Roma – Inizia oggi lo stage organizzato dal CT Roberto Mancini a Coverciano, tre giorni di valutazioni in vista degli spareggi per l’allenatore della Nazionale campione d’Europa. Tra i 38 convocati, tante novità: i biancocelesti Luiz Felipe e Zaccagni, un ritorno per lui, la presenza di Joao Pedro ed il ritorno di Mario Balotelli. Il Mancio conosce bene SuperMario e lo vede come una soluzione valida ai problemi offensivi della Nazionale, sa anche che è l’ultima possibilità per l’ex Milan e Inter di poter brillare in maglia azzurra. Le ultime stagioni di Balotelli sono state più che anonime, poi il passaggio in Turchia in estate, 7 gol in 18 presenze gli sono valsi la chiamata del suo ex allenatore per tornare tra i convocati.
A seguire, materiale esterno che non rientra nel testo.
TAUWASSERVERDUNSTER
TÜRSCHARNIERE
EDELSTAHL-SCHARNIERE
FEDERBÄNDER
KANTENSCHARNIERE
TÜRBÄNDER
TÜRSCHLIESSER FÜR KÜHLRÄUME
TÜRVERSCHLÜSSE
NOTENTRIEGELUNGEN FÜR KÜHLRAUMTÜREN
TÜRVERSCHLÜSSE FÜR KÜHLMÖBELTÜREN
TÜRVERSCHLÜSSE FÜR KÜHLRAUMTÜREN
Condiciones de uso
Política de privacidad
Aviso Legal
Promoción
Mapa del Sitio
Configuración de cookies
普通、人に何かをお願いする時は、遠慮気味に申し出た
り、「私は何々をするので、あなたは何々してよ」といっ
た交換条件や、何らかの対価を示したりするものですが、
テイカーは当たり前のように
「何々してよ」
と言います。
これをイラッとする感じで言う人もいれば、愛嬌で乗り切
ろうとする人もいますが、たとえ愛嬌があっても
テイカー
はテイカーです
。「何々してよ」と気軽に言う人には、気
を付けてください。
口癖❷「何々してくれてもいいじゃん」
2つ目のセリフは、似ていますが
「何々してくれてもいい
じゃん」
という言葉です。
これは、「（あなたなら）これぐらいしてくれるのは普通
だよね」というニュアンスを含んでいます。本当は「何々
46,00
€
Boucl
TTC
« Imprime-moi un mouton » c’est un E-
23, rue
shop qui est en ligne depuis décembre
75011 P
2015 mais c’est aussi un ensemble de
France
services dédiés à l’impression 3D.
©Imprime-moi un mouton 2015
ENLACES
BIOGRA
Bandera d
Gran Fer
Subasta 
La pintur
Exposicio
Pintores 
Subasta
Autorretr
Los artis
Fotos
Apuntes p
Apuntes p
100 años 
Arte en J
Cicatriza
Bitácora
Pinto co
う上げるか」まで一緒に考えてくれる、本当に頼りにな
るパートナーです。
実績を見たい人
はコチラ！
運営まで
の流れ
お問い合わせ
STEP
Nonostante la fiducia riposta da Mancini nell’attaccante dell’Adana Demirspor in un momento complicato come questo, a partire in avanti nelle gerarchie dell’Italia rimane Ciro Immobile. Il capitano della Lazio, come spiega Il Messaggero, ha dalla sua parte sia il fatto di essere il bomber per eccellenza del calcio italiano, sia dei numeri importanti che attestano ciò. Più di 15 gol in campionato per il sesto anno consecutivo, Ciro aveva commentato così le critiche legate alle sue prestazioni in Nazionale: “I miei risultati parlano per me, non devo rispondere alle critiche. Sono campione d’Europa, ho segnato 140 gol con la Lazio, ho vinto la Scarpa d’Oro e per tre volte la classifica marcatori.”. Sbloccarsi e trovare continuità con la maglia degli Azzurri rimane l’ultimo step per Immobile per consacrarsi, intanto lo fa con i biancocelesti da leader e gli basta per dimostrare che è lui il riferimento offensivo principale dell’Italia.